## SOURCE RECORDS

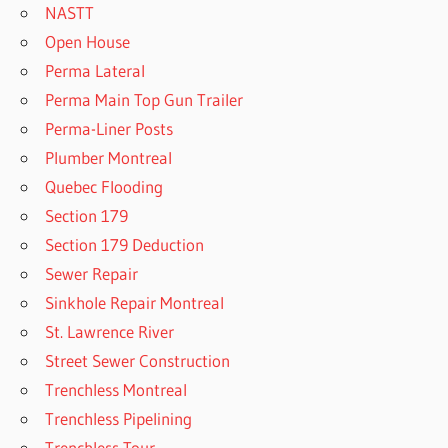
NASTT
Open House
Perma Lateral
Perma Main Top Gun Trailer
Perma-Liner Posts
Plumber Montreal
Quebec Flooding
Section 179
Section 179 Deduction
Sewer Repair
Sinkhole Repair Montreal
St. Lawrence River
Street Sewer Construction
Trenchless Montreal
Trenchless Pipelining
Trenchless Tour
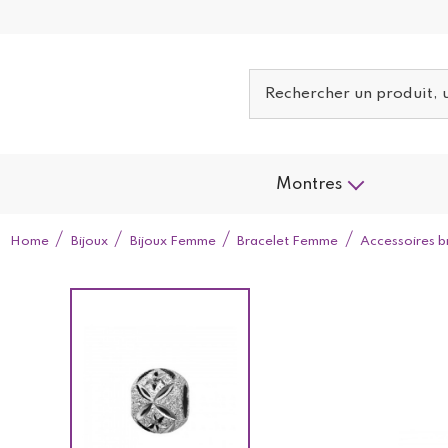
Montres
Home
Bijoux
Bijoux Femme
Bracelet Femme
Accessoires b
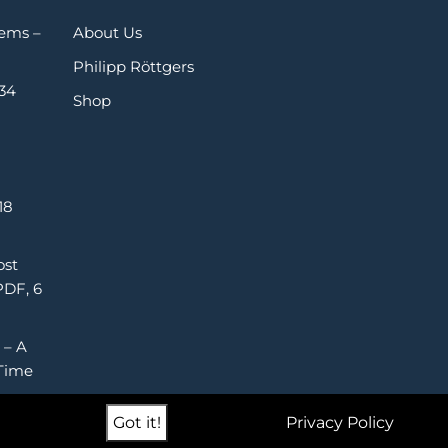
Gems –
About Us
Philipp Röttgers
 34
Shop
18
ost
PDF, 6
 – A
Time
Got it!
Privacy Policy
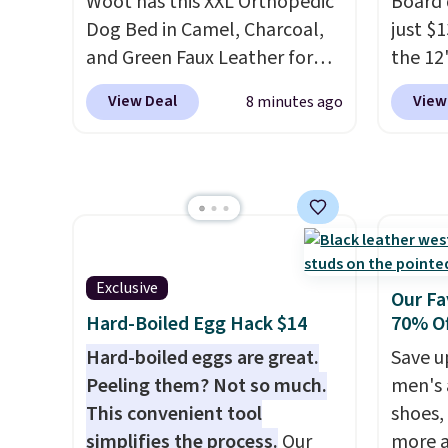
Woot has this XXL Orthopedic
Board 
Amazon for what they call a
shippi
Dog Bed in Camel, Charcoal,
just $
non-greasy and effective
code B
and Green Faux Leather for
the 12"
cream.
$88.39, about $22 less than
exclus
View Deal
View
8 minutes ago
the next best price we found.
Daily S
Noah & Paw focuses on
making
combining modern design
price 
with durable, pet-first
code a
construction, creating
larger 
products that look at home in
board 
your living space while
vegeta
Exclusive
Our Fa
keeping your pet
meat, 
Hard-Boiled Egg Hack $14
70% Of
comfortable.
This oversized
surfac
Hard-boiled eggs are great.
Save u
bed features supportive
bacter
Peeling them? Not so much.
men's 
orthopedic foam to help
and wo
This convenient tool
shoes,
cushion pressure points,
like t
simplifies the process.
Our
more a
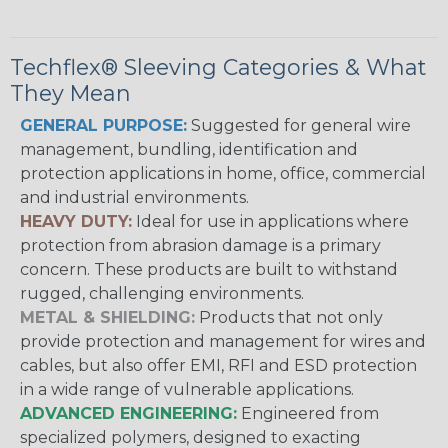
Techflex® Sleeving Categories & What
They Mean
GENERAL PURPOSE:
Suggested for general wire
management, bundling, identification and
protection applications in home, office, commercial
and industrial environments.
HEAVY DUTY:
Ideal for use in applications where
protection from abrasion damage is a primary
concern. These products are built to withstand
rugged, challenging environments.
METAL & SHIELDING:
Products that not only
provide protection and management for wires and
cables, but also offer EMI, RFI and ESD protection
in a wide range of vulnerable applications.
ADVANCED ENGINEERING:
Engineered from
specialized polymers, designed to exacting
...
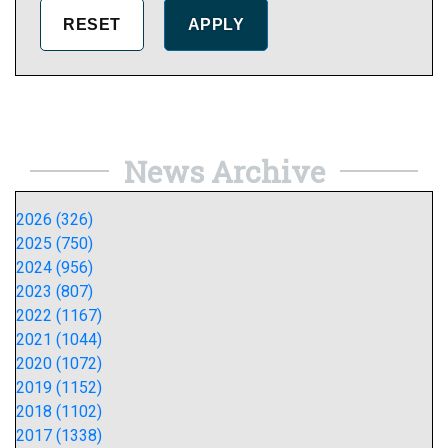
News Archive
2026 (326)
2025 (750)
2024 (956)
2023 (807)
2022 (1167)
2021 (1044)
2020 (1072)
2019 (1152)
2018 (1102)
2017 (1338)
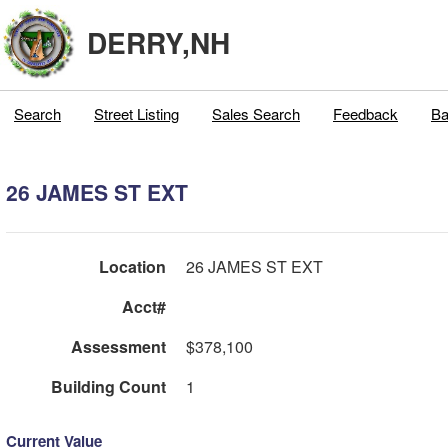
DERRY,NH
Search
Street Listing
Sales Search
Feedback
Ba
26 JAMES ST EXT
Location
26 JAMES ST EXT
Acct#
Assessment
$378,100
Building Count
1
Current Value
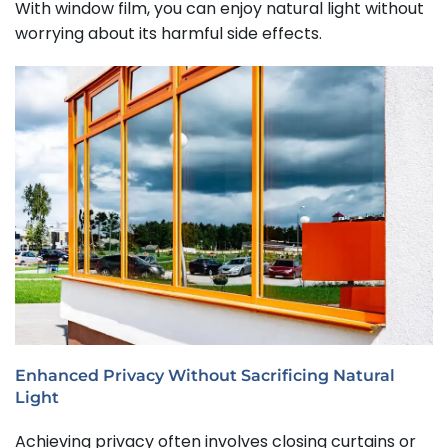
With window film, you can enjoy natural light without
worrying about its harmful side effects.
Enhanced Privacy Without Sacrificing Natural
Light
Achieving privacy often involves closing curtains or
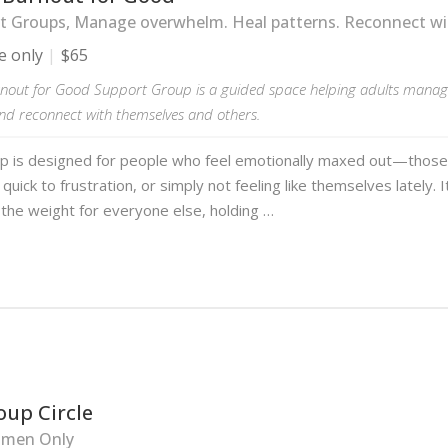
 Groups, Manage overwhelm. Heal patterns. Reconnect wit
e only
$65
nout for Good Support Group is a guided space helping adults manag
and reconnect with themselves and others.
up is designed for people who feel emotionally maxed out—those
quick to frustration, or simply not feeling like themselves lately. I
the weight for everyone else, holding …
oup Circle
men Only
--
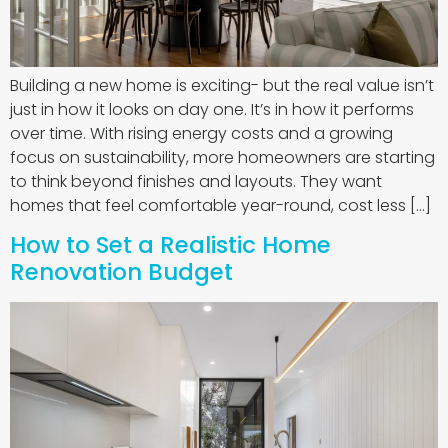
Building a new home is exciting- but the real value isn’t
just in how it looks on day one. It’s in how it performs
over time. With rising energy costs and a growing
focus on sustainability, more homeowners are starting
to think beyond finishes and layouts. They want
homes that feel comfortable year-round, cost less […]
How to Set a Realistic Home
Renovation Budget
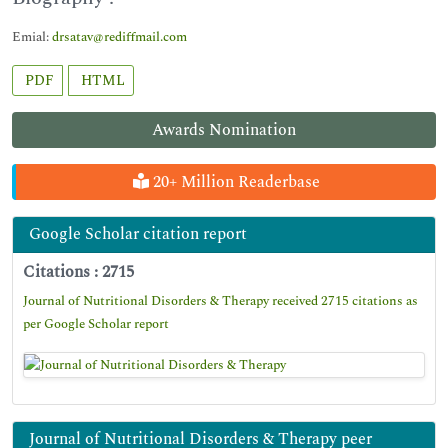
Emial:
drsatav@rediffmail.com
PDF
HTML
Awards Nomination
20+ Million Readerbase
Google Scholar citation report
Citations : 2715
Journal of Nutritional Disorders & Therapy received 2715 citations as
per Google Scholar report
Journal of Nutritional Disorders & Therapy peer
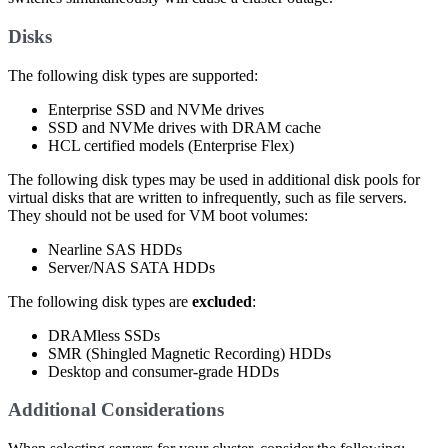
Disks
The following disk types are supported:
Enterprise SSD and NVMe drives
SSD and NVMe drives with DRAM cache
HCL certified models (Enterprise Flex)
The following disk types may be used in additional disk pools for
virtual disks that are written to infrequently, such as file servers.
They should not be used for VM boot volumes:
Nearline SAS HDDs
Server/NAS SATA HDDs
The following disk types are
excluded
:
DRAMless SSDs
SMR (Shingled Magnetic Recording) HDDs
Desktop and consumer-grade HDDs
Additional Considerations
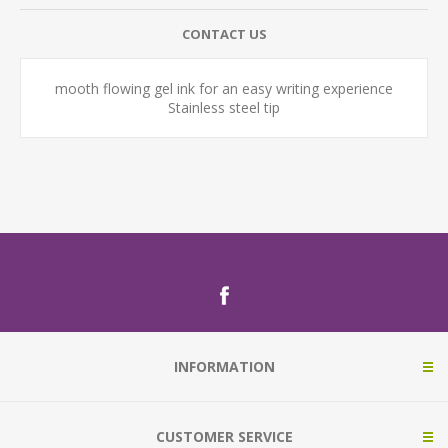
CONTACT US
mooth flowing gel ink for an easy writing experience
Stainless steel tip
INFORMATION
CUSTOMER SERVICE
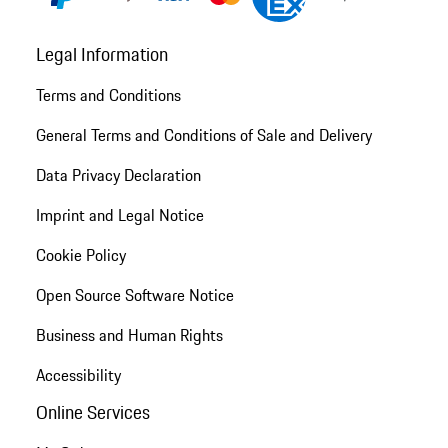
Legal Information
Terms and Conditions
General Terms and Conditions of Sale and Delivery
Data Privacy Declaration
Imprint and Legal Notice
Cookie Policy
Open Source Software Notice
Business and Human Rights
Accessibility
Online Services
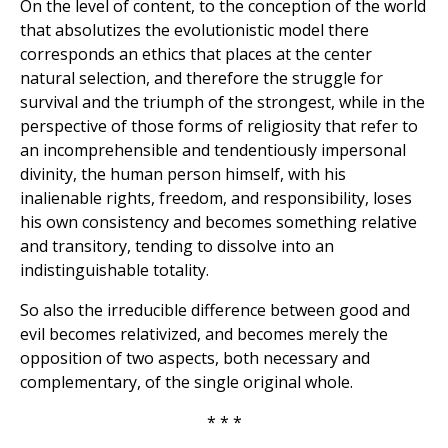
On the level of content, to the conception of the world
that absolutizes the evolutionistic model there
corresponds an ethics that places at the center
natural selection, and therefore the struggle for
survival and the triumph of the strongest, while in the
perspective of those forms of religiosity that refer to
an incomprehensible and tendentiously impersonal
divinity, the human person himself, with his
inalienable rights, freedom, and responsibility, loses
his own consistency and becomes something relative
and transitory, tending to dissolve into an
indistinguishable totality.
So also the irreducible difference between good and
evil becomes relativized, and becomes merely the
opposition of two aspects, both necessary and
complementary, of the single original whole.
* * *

## WHAT TO DO
Above are the records; print exactly the lines from the line with "provide protection and" to the line with "specialized polymers, designed to exacting", including both, and nothing else.

## EXERCISE ANSWER
provide protection and management for wires and
cables, but also offer EMI, RFI and ESD protection
in a wide range of vulnerable applications.
ADVANCED ENGINEERING:
Engineered from
specialized polymers, designed to exacting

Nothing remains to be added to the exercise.